● Data provided:
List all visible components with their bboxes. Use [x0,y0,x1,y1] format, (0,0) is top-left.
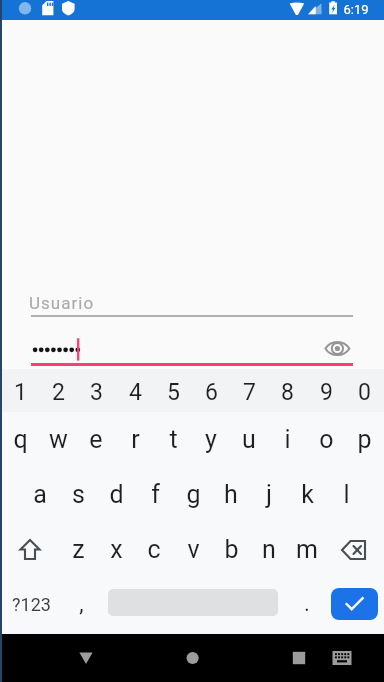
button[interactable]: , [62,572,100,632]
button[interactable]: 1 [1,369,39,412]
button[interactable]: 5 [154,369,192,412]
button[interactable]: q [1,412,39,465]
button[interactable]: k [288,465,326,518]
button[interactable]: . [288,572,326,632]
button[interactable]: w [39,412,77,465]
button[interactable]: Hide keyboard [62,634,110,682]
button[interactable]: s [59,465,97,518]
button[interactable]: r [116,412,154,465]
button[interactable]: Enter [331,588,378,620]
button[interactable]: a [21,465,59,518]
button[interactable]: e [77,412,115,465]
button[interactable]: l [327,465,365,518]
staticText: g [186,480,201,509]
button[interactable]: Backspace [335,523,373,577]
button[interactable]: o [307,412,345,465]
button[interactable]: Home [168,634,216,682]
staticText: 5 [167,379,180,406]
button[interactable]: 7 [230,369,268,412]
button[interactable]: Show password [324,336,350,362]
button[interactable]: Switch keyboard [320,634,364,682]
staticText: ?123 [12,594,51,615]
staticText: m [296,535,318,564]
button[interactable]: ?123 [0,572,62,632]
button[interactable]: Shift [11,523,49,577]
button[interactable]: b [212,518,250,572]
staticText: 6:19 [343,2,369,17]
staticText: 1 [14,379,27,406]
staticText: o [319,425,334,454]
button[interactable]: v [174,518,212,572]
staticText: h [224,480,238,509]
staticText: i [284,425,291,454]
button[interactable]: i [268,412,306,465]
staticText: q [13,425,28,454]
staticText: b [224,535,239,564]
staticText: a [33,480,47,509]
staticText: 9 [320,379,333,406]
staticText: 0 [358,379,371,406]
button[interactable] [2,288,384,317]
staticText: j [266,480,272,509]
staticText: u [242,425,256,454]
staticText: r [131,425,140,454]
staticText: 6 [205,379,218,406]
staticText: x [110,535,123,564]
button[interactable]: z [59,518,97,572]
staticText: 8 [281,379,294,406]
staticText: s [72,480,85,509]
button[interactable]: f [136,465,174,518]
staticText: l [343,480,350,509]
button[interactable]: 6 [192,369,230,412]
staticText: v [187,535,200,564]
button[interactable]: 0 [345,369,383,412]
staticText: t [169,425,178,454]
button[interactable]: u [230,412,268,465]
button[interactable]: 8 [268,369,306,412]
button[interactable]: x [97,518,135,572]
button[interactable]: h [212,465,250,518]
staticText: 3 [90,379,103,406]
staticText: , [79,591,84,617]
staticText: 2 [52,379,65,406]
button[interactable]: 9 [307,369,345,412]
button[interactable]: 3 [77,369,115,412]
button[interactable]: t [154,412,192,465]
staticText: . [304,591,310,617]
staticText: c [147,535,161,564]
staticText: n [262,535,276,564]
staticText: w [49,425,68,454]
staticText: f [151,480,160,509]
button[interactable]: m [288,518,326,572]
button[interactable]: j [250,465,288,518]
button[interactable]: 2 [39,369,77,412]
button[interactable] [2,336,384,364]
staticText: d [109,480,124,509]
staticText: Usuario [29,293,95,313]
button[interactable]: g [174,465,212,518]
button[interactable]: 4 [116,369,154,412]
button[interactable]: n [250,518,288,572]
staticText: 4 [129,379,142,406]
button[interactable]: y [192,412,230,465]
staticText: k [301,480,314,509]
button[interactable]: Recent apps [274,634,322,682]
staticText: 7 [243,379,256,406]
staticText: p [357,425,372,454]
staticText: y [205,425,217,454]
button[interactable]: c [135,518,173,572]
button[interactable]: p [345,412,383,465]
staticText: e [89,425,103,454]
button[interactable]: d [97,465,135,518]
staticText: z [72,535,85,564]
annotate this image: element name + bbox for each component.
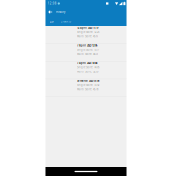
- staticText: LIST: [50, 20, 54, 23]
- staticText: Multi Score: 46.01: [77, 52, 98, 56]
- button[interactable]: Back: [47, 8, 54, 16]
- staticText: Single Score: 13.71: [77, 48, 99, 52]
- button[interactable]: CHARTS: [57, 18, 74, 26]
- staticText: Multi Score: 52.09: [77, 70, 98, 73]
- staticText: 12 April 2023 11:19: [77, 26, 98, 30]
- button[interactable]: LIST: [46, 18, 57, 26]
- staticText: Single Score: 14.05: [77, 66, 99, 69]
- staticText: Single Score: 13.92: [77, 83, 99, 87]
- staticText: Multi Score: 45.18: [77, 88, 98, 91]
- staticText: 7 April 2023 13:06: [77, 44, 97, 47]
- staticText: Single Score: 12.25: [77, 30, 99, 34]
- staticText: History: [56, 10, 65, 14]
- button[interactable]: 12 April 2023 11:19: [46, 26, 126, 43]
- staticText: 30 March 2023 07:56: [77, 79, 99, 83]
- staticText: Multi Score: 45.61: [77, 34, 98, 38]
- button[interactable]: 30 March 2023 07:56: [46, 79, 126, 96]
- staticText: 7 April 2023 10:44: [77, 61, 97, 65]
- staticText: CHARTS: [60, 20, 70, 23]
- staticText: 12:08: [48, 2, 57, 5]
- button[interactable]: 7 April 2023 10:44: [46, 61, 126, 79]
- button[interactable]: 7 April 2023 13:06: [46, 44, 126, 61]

● Assignment: What is needed is a verbatim transcription of the records, minus the pictures.

● Task answer:
List all visible components with their bboxes. Use [x0,y0,x1,y1] format, (0,0) is top-left.
button[interactable]: , [62,572,100,632]
button[interactable]: 1 [1,369,39,412]
button[interactable]: 5 [154,369,192,412]
button[interactable]: q [1,412,39,465]
button[interactable]: k [288,465,326,518]
button[interactable]: . [288,572,326,632]
button[interactable]: w [39,412,77,465]
button[interactable]: Hide keyboard [62,634,110,682]
button[interactable]: s [59,465,97,518]
button[interactable]: r [116,412,154,465]
button[interactable]: Enter [331,588,378,620]
button[interactable]: a [21,465,59,518]
button[interactable]: e [77,412,115,465]
button[interactable]: l [327,465,365,518]
staticText: g [186,480,201,509]
button[interactable]: Backspace [335,523,373,577]
button[interactable]: o [307,412,345,465]
button[interactable]: Home [168,634,216,682]
staticText: 5 [167,379,180,406]
button[interactable]: 7 [230,369,268,412]
button[interactable]: Show password [324,336,350,362]
button[interactable]: Switch keyboard [320,634,364,682]
staticText: ?123 [12,594,51,615]
staticText: m [296,535,318,564]
button[interactable]: ?123 [0,572,62,632]
button[interactable]: Shift [11,523,49,577]
button[interactable]: b [212,518,250,572]
staticText: 6:19 [343,2,369,17]
staticText: 1 [14,379,27,406]
staticText: o [319,425,334,454]
button[interactable]: v [174,518,212,572]
staticText: h [224,480,238,509]
staticText: i [284,425,291,454]
button[interactable]: i [268,412,306,465]
staticText: q [13,425,28,454]
staticText: b [224,535,239,564]
staticText: a [33,480,47,509]
staticText: 9 [320,379,333,406]
staticText: 0 [358,379,371,406]
button[interactable] [2,288,384,317]
staticText: j [266,480,272,509]
staticText: u [242,425,256,454]
staticText: r [131,425,140,454]
staticText: 6 [205,379,218,406]
staticText: x [110,535,123,564]
button[interactable]: z [59,518,97,572]
staticText: 8 [281,379,294,406]
staticText: s [72,480,85,509]
button[interactable]: f [136,465,174,518]
staticText: l [343,480,350,509]
button[interactable]: 6 [192,369,230,412]
staticText: v [187,535,200,564]
button[interactable]: 0 [345,369,383,412]
staticText: t [169,425,178,454]
button[interactable]: u [230,412,268,465]
button[interactable]: 8 [268,369,306,412]
button[interactable]: x [97,518,135,572]
button[interactable]: h [212,465,250,518]
staticText: 3 [90,379,103,406]
staticText: , [79,591,84,617]
staticText: 2 [52,379,65,406]
button[interactable]: 9 [307,369,345,412]
button[interactable]: 3 [77,369,115,412]
button[interactable]: t [154,412,192,465]
staticText: . [304,591,310,617]
staticText: c [147,535,161,564]
staticText: n [262,535,276,564]
staticText: w [49,425,68,454]
staticText: f [151,480,160,509]
button[interactable]: m [288,518,326,572]
button[interactable]: j [250,465,288,518]
button[interactable]: 2 [39,369,77,412]
button[interactable] [2,336,384,364]
staticText: d [109,480,124,509]
staticText: Usuario [29,293,95,313]
button[interactable]: g [174,465,212,518]
button[interactable]: 4 [116,369,154,412]
button[interactable]: n [250,518,288,572]
staticText: 4 [129,379,142,406]
button[interactable]: y [192,412,230,465]
staticText: k [301,480,314,509]
button[interactable]: Recent apps [274,634,322,682]
staticText: 7 [243,379,256,406]
staticText: p [357,425,372,454]
staticText: y [205,425,217,454]
button[interactable]: c [135,518,173,572]
button[interactable]: p [345,412,383,465]
staticText: e [89,425,103,454]
button[interactable]: d [97,465,135,518]
staticText: z [72,535,85,564]
annotate this image: element name + bbox for each component.
- staticText: LIST: [50, 20, 54, 23]
- staticText: Multi Score: 46.01: [77, 52, 98, 56]
- button[interactable]: Back: [47, 8, 54, 16]
- staticText: Single Score: 13.71: [77, 48, 99, 52]
- button[interactable]: CHARTS: [57, 18, 74, 26]
- staticText: Multi Score: 52.09: [77, 70, 98, 73]
- staticText: 12 April 2023 11:19: [77, 26, 98, 30]
- button[interactable]: LIST: [46, 18, 57, 26]
- staticText: Single Score: 14.05: [77, 66, 99, 69]
- staticText: Single Score: 13.92: [77, 83, 99, 87]
- staticText: Multi Score: 45.18: [77, 88, 98, 91]
- staticText: 7 April 2023 13:06: [77, 44, 97, 47]
- staticText: Single Score: 12.25: [77, 30, 99, 34]
- staticText: History: [56, 10, 65, 14]
- button[interactable]: 12 April 2023 11:19: [46, 26, 126, 43]
- staticText: 30 March 2023 07:56: [77, 79, 99, 83]
- staticText: Multi Score: 45.61: [77, 34, 98, 38]
- button[interactable]: 30 March 2023 07:56: [46, 79, 126, 96]
- staticText: 7 April 2023 10:44: [77, 61, 97, 65]
- staticText: CHARTS: [60, 20, 70, 23]
- staticText: 12:08: [48, 2, 57, 5]
- button[interactable]: 7 April 2023 10:44: [46, 61, 126, 79]
- button[interactable]: 7 April 2023 13:06: [46, 44, 126, 61]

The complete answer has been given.